The problem with deciding if games are art or not is that people do not define art consistently.
From one point of view (one I agree with) art is the highest human endeavor, so it's impossible for games to exceed that. This is the point of view that Ebert takes, and is why so many people are angry when he says games can never be art. However, I think games obviously CAN be art. We've already seen many games that are artistic, both in their story and premise (which is really a superficial measure when it comes to games), such as Ico and Katamari Damacy, and in their gameplay, such as MULE and Rampart.
If one limits art to being only current examples of art... well, then art can't really be honestly defined, since then movies weren't art until they were called art. Many of the arguments used to deny games are art were once used against cinema, and while, like games, there's a whole lot of crap cinema, the best examples make for a compelling case.
I think the problem is that trying to make games art is a distraction from what games are good at doing...
That's not to say games can't be art, but that they can be something better than that.
BTW I'd disagree that art is the highest human endeavour. I'd think it lies 3rd behind altruism and science. But that's just me ;)
I was going to write something about games exploring a probability space, and art being an example of a frozen path through that probability space, but realised anything after the 1945 sentence was a bit extraneous.
While people's definitions of art change on a whim, there is an entire branch of the contemporary art world that's based on interactivity and breaking down the artist/audience boundaries. Lately it gets called "New Media" or just "media art", but it also ties into the modern art traditions of dadaism, John Cage's awesomeness, and much more.

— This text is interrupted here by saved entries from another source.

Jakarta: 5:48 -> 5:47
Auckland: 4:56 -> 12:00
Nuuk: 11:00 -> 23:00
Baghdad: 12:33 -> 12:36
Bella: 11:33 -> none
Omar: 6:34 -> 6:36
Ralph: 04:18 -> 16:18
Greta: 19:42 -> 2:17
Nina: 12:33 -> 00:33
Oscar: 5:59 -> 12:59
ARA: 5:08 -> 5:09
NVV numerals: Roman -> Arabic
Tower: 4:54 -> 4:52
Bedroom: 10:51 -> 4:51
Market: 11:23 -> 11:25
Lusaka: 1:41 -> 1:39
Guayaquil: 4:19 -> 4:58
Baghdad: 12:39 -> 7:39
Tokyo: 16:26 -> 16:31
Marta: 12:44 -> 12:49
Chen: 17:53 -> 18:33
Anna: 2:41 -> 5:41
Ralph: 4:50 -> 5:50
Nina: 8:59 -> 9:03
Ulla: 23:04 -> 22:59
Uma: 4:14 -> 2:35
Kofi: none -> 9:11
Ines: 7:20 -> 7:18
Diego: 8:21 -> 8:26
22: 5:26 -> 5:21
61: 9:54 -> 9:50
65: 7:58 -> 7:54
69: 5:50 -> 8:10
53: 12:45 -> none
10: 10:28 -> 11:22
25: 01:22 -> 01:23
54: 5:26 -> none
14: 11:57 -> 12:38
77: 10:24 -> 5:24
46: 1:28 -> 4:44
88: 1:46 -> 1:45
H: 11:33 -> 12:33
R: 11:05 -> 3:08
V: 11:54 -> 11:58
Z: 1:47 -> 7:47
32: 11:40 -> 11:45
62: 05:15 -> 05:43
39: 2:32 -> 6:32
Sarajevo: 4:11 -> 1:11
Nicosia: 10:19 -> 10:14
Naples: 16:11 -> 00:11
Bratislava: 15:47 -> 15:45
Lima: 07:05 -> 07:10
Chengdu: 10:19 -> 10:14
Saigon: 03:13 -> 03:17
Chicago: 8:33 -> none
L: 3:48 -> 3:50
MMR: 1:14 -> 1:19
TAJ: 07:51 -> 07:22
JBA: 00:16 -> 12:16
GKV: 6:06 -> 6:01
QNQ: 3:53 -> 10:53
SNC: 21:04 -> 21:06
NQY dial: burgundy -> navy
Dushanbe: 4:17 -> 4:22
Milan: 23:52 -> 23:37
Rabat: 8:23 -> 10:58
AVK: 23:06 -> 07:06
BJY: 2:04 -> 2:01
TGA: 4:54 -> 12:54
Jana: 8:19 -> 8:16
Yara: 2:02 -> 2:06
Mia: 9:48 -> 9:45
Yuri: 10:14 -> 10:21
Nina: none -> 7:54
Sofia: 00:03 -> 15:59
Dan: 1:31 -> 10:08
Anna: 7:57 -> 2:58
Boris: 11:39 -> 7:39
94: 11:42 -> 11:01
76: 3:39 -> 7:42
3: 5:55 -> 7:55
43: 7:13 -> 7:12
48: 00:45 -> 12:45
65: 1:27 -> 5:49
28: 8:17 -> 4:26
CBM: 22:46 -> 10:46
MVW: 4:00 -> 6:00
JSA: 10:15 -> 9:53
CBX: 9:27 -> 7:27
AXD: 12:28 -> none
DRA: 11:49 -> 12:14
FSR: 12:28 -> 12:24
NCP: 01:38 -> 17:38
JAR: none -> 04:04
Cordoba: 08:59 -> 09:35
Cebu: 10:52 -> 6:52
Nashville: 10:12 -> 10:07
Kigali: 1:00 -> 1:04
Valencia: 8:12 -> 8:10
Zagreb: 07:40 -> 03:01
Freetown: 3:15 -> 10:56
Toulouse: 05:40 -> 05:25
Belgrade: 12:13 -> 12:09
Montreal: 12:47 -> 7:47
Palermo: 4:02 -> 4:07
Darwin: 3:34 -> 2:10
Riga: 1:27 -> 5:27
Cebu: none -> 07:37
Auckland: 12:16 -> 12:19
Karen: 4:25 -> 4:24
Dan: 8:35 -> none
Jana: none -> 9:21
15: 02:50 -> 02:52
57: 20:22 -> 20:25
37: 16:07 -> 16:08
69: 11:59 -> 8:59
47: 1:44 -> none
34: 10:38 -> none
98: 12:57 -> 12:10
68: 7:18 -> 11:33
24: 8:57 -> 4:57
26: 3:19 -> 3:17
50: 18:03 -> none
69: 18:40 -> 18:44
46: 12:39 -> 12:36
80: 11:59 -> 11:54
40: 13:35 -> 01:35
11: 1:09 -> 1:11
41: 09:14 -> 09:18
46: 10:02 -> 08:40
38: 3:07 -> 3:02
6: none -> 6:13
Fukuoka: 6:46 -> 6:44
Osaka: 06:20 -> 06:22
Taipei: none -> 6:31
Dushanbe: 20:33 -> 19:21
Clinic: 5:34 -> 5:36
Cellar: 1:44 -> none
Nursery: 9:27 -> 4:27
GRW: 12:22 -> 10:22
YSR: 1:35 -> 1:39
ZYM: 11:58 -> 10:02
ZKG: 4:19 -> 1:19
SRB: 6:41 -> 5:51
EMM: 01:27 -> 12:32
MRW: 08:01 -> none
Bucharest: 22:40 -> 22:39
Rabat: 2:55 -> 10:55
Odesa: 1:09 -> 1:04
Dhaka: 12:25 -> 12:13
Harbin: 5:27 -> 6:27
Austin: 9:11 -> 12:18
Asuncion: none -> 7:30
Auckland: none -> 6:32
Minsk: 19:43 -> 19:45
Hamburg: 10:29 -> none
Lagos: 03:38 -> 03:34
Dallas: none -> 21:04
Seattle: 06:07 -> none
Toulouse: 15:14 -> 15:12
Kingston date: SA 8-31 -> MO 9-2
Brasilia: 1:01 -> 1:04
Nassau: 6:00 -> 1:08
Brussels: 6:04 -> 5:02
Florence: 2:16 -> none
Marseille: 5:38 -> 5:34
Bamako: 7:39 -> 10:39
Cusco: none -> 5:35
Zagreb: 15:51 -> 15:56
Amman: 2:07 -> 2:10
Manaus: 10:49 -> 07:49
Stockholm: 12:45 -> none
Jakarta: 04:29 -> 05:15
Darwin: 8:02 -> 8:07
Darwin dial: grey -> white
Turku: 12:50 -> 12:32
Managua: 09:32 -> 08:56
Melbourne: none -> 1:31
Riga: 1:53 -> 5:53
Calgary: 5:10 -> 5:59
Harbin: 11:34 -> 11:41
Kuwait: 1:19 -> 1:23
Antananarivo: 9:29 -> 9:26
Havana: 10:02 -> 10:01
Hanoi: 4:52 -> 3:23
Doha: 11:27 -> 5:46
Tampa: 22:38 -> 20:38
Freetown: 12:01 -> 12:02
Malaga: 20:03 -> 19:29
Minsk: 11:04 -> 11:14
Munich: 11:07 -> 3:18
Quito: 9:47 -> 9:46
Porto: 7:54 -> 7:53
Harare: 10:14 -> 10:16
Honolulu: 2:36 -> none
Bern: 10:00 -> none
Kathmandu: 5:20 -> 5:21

In fact, I'm taking a course in New Media art right now and we just spent our last class this week discussing how to think about interactivity and how our works can bring the audience into an authorship role.
So basically, the quick answer is, Ebert either doesn't know his modern art, or is just choosing to ignore an entire chunk of it.
(Which isn't to say that all games are great examples of art; just that you can't rule them out simply because they're interactive.)
I guess it just goes to show that you can't argue definitions (in this case what is art) without invoking prototype theory as the only real solution to the problem.
From my point of view, the value of a game as a “game” and as “art” are entirely orthogonal. Thus games are neither more nor less than art.
I’d disagree that games are art only by accident; they certainly can be by design.
There are good games which are good art (Mother 3), bad games but good art (ICO), good games with bad art (Virtua Fighter), and bad games which are bad art (Mortal Kombat).
I don't see why deciding whether games are art or not is important at all, or rather i doubt the approach.
To move it into a more practical direction, it is trivial that games are an art form, because they comprise multiple fully established art forms, such as literature, visual arts and music.
Whether any subject belonging to any art form really is art, is a matter of personal opinion, or perhaps a quality of implementation issue, and it's not different with novels. paintings or music than with games, with very few things being of any value within any art form.